AC coefficient

Any DCT coefficient for which the frequency in one or both dimensions is non-zero.

ADPCM (Adaptive Differential Pulse Code Modulation)

It is a compression technique which encodes the predictive residual instead of the original waveform signal so that the compression efficiency is improved by a predictive gain. Rather than transmitting PCM samples directly, the difference between the estimate of the next sample and the actual sample is transmitted. This difference is usually small and can thus be encoded in fewer bits than the sample itself.

ATV (Advanced TV)

Although sometimes used interchangeably, advanced and high-definition television (HDTV) are not one and the same.

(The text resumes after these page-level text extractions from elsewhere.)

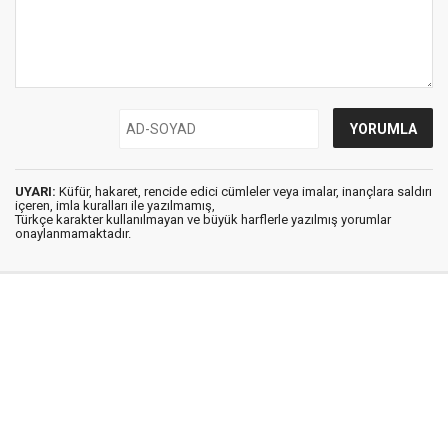
UYARI:
Küfür, hakaret, rencide edici cümleler veya imalar, inançlara saldırı
içeren, imla kuralları ile yazılmamış,
Türkçe karakter kullanılmayan ve büyük harflerle yazılmış yorumlar
onaylanmamaktadır.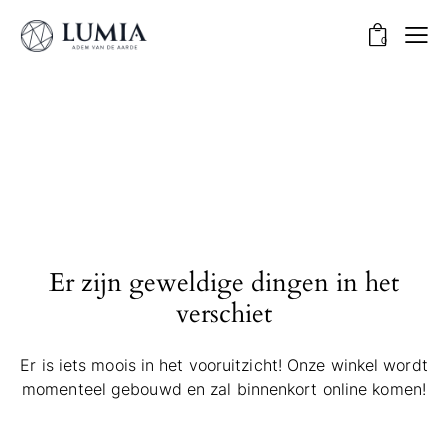
0
Er zijn geweldige dingen in het
verschiet
Er is iets moois in het vooruitzicht! Onze winkel wordt
momenteel gebouwd en zal binnenkort online komen!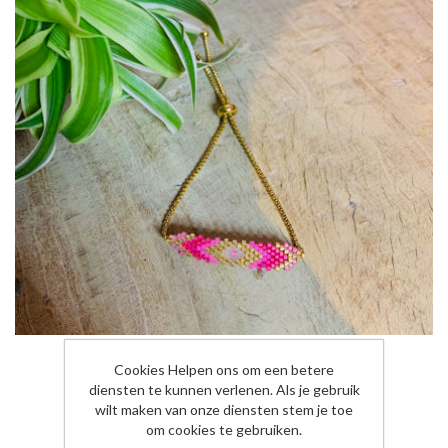
Miyuki Fuchsia
Cookies Helpen ons om een betere
diensten te kunnen verlenen. Als je gebruik
wilt maken van onze diensten stem je toe
€19,95
om cookies te gebruiken.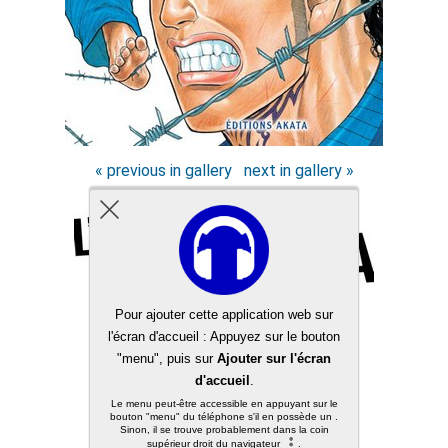
« previous in gallery
next in gallery »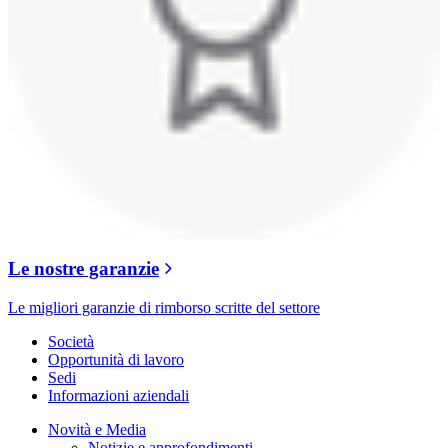
Le nostre garanzie
Le migliori garanzie di rimborso scritte del settore
Società
Opportunità di lavoro
Sedi
Informazioni aziendali
Novità e Media
Notizie e approfondimenti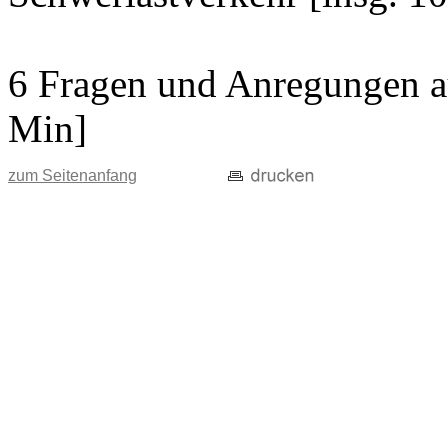
6 Fragen und Anregungen au
Min]
zum Seitenanfang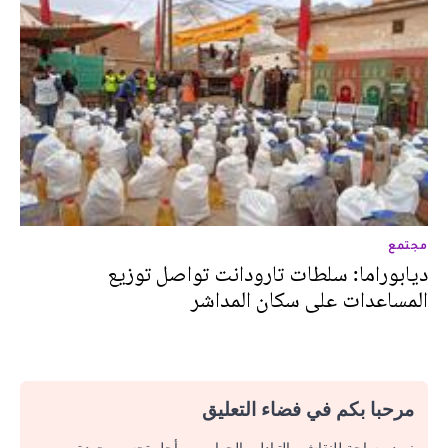
مجتمع
ديابوراما: سلطات تارودانت تواصل توزيع
المساعدات على سكان المداشر
مرحبا بكم في فضاء التعليق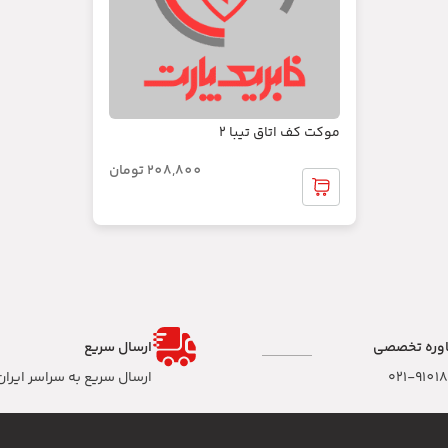
موکت کف اتاق تیبا 2
208,800
تومان
وره تخصصی
ارسال سریع
۰۲۱-9101
ارسال سریع به سراسر ایران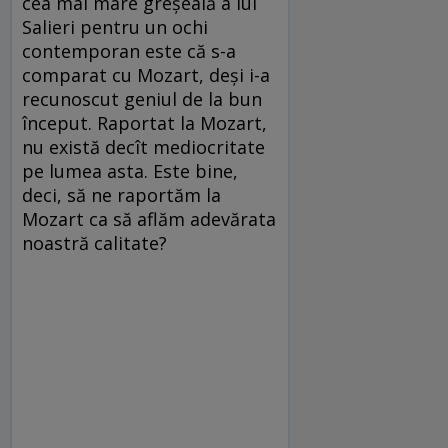
cea mai mare greșeală a lui
Salieri pentru un ochi
contemporan este că s-a
comparat cu Mozart, deși i-a
recunoscut geniul de la bun
început. Raportat la Mozart,
nu există decît mediocritate
pe lumea asta. Este bine,
deci, să ne raportăm la
Mozart ca să aflăm adevărata
noastră calitate?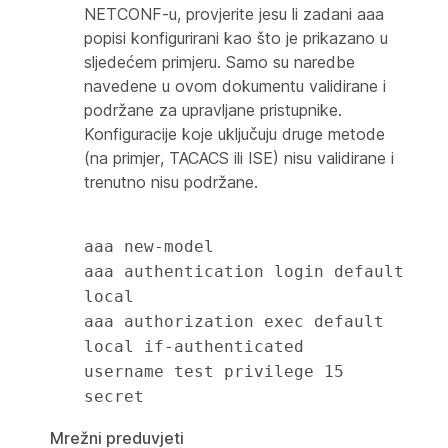
NETCONF-u, provjerite jesu li zadani aaa
popisi konfigurirani kao što je prikazano u
sljedećem primjeru. Samo su naredbe
navedene u ovom dokumentu validirane i
podržane za upravljane pristupnike.
Konfiguracije koje uključuju druge metode
(na primjer, TACACS ili ISE) nisu validirane i
trenutno nisu podržane.
aaa new-model

aaa authentication login default 
local

aaa authorization exec default 
local if-authenticated

username test privilege 15 
Mrežni preduvjeti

Advanced television (ATV) would distribute wide-screen television signals with resolution substantially better than current systems. It requires changes to current emission regulations, including transmission standards. In addition, ATV would offer at least two-channel, CD-quality audio.

A:B:C notation

The a:b:c notation for sampling ratios, as found in the CCIR-601 specifications, has the following meaning : Not only is this notation not internally consistent, but it is incapable of being extended to represent any unusual sampling ratios, eg different ratios for the Cb and Cr channels.

Arithmetic Coding

Perhaps the major drawback to each of the Huffman encoding techniques is their poor performance when processing texts where one symbol has a probability of occurrence approaching unity. Although the entropy associated with such symbols is extremely low, each symbol must still be encoded as a discrete value.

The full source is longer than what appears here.